A top official of the Sultanate of Oman has called for the revival of a proposal envisioning an overland oil pipeline connecting Saudi oilfields with an export terminal on Oman’s Arabian Sea coast.
Dr Said bin Mohammed al Saqri (pictured), Minister of Economy, underscored the significance of the pipeline initiative in an interview published in the latest edition of ‘Asharq Al-Awsat’, an Arabic international newspaper headquartered in London. The wide-ranging interview underlined the importance of a strategic crude oil pipeline link between Sultanate of Oman and Saudi in the context of recent efforts by the leaderships of the two countries to impart new momentum to bilateral and economic ties.
The idea of an oil pipeline providing an outlet for Saudi crude directly on the Arabian Sea coast, thus bypassing the contentious Hormuz Strait, has languished since it was first proposed in the early 1970s.
However, following the historic visit of His Majesty Sultan Haitham bin Tarik to Saudi Arabia in July this year, the proposal has gain traction among commentators on both sides.
The long-stalled initiative centres on a proposal for a large-capacity pipeline traversing The Empty Quarter as it travels diagonally across the breadth of the Sultanate of Oman before reaching the coast, possibly at Duqm, on the Arabian Sea. Given Saudi Arabia’s prodigious natural gas reserves, it would also make sense to include a gas pipeline as well.
While the Strait of Hormuz will remain the main gateway for the maritime transportation of the bulk of oil and gas exports from the Arabian Gulf region, the establishment of oil and gas pipelines cutting across the Sultanate of Oman en route to the Arabian Sea has become a subject of “paramount strategic importance”, said Dr Al Saqri in the interview.
The proposal to build an oil pipeline through the Sultanate of Oman en route to the Arabian Sea has existed since the 1970s, the Minister noted, adding that with recent commitments by the two sides to boost bilateral investment and trade relations, the revival and implementation of this initiative has become “strategically important”.
Bilateral trade between the two countries has soared to reach a value of $2.5 billion at the end of 2020, up from $1.4 billion in 2020, Dr Al Saqri said. The number of Saudi companies investing and operating in the Sultanate has also more than doubled to around 1,235 to date, up from 467 in 2010, he stated.

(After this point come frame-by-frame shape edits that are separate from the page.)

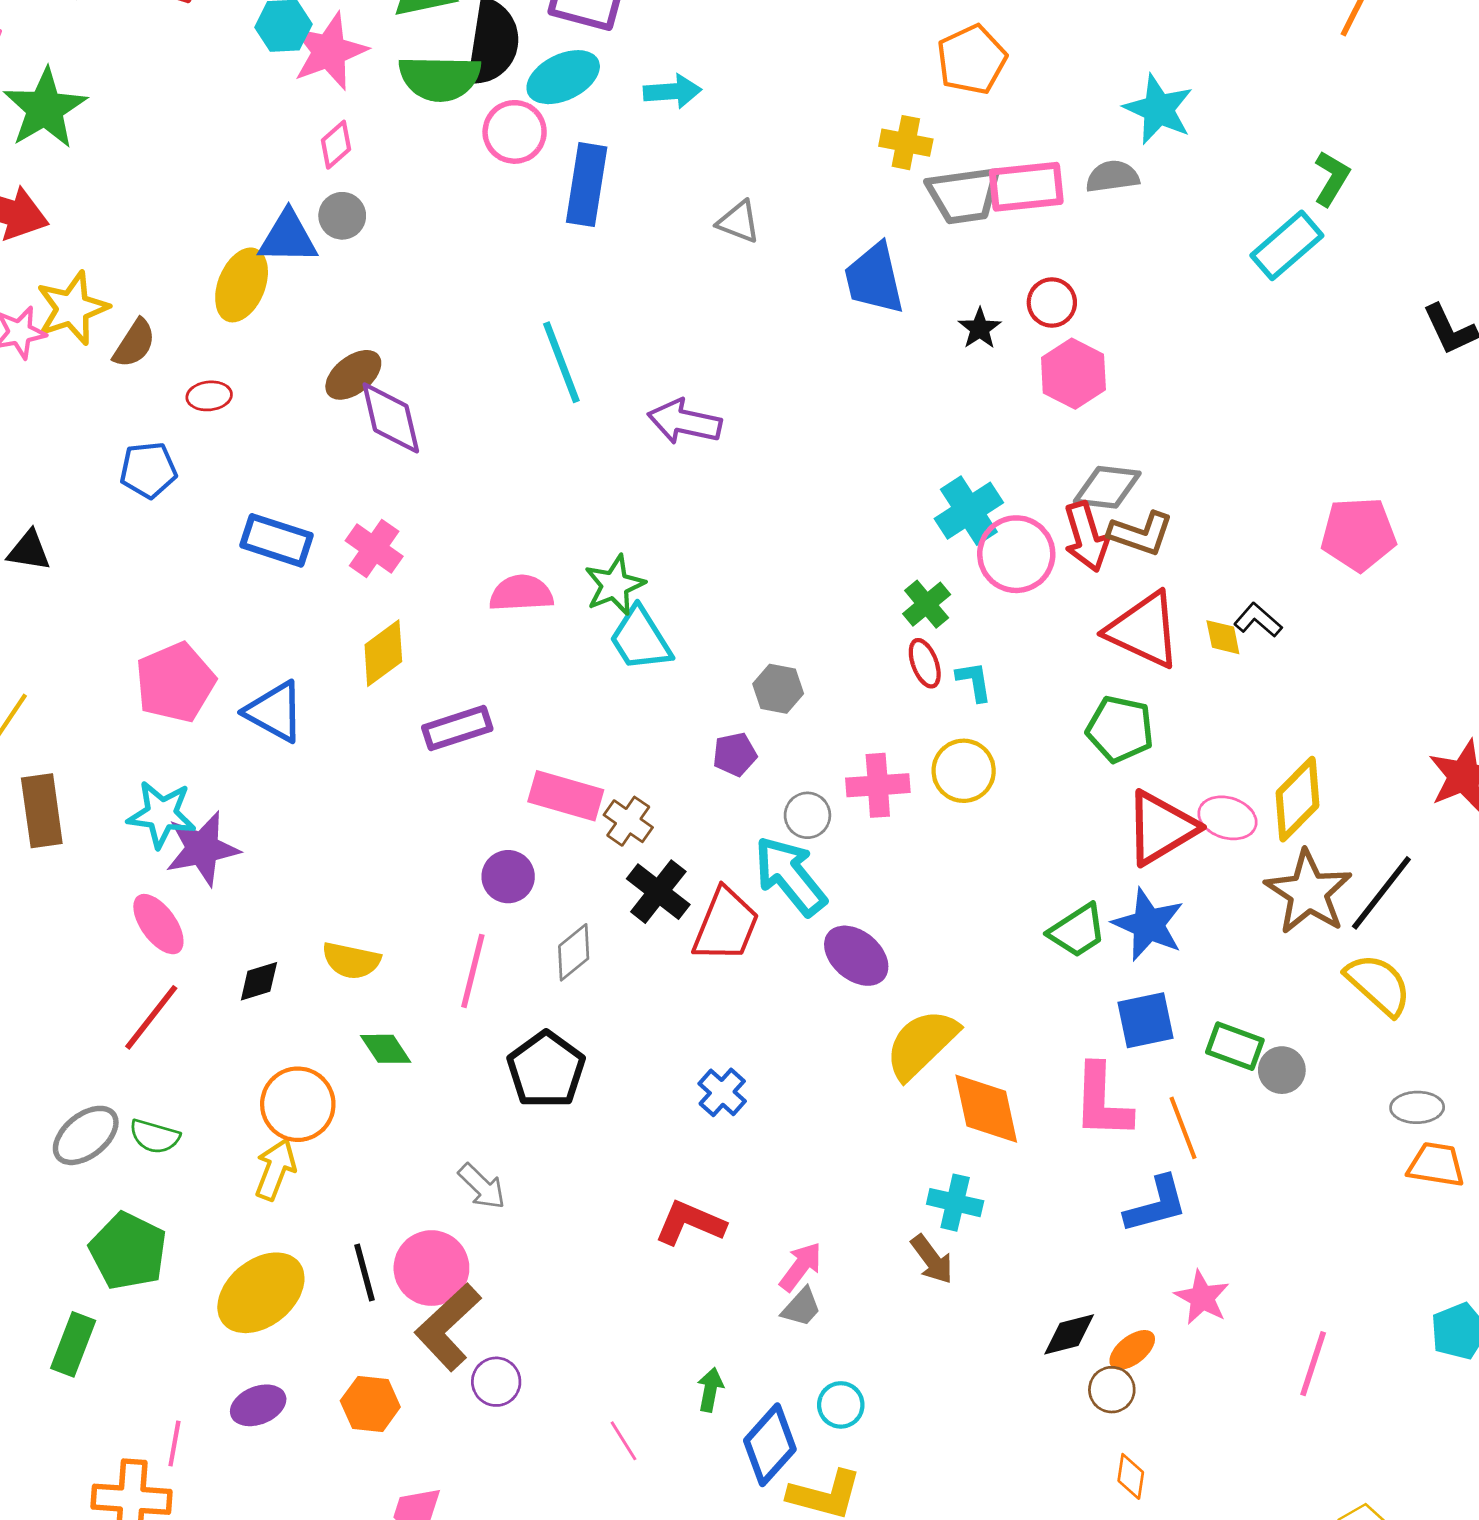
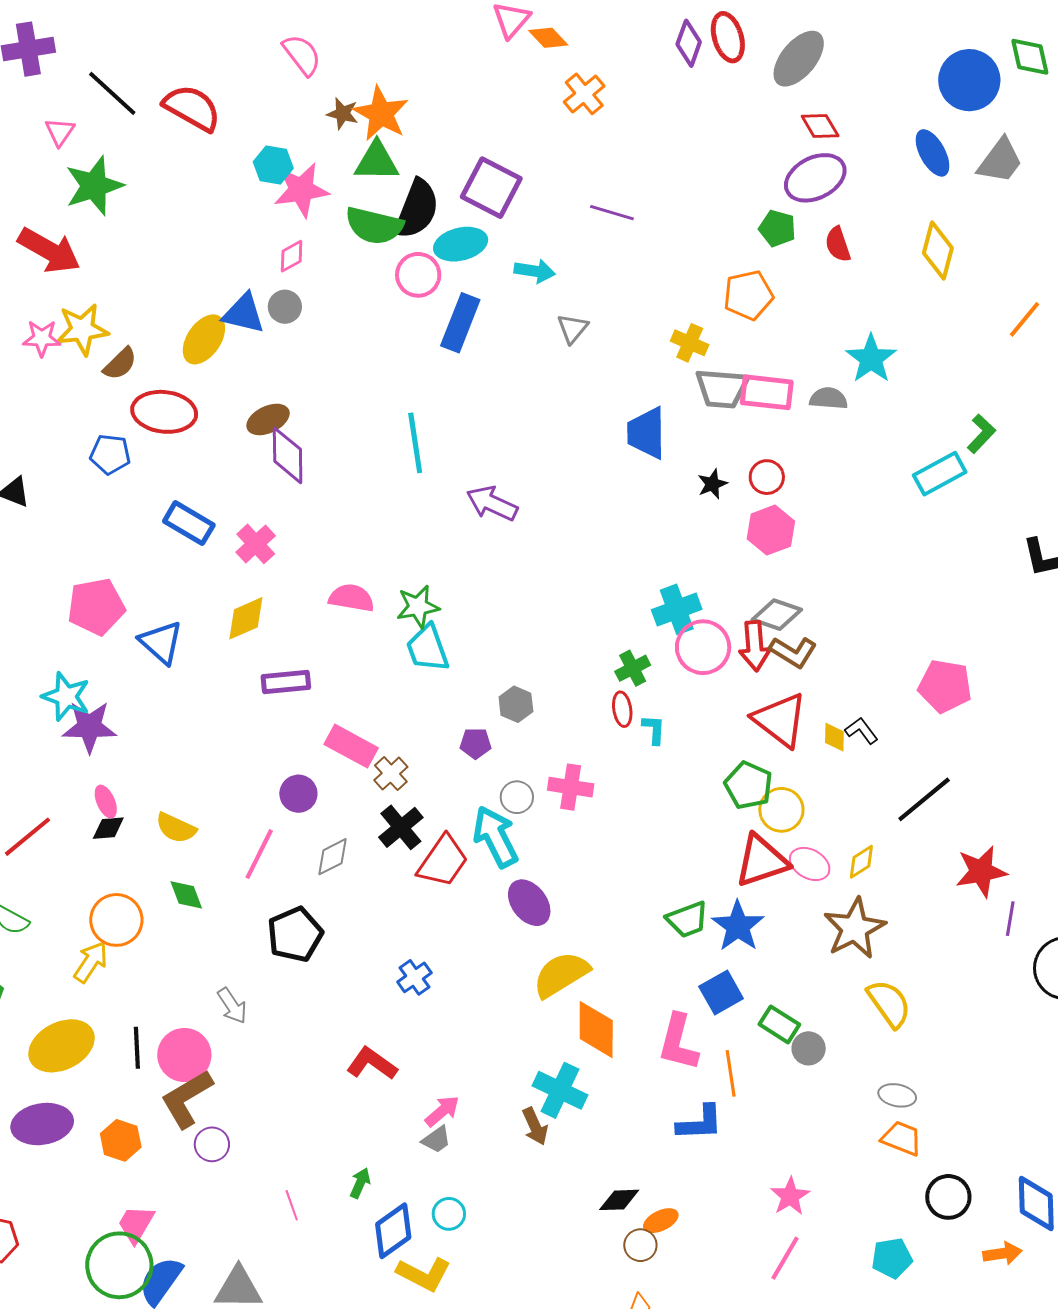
gray triangle: (739, 222) -> (573, 328), moved, turned 36
red ellipse: (209, 396) -> (164, 412), size x2.0
yellow circle: (964, 771) -> (781, 810), moved
yellow diamond: (1297, 799) -> (861, 862), size x0.6
black line: (1381, 893) -> (924, 799), moved
pink ellipse: (158, 924) -> (106, 802), moved, size x0.7
blue square: (1146, 1020) -> (721, 993), turned -30
cyan cross: (955, 1203) -> (560, 1090), size x1.4
pink star: (1202, 1297) -> (790, 1196), moved
purple ellipse: (258, 1405) -> (42, 1124), size x1.5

Commenting on the imminent opening of a new road linking Sultanate of Oman with Saudi Arabia, Dr Al Saqri said the carriageway will help unleash an array of trade and economic spinoffs for both countries.
‘Without a doubt, the road will contribute to facilitating trade and the movement of goods in a shorter time and at a lower cost, as it cuts the distance between the countries by about 800 kilometres while also bypassing other neighbouring countries. It will also pave the way for Saudi goods to enter the Sultanate for distribution not only within the different governorates of the country but also onward to other countries through Omani ports – and vice versa,” he explained.
Additionally, the new road will facilitate the easy and convenient overland movement of pilgrims headed to the holy places of Saudi Arabia, without the need to travel through third countries, he said.
“It is also hoped that the road will provide new opportunities for the emergence and growth of Omani and Saudi projects, such as those normally built alongside the road, as well as the possibility of benefiting from facilities currently available in both countries, such as industrial and free zones. It also opens up the possibility of establishing new areas along the border between the two countries, and the possibility of connecting the City of Duqm with the City of Neom in the Kingdom,” he added.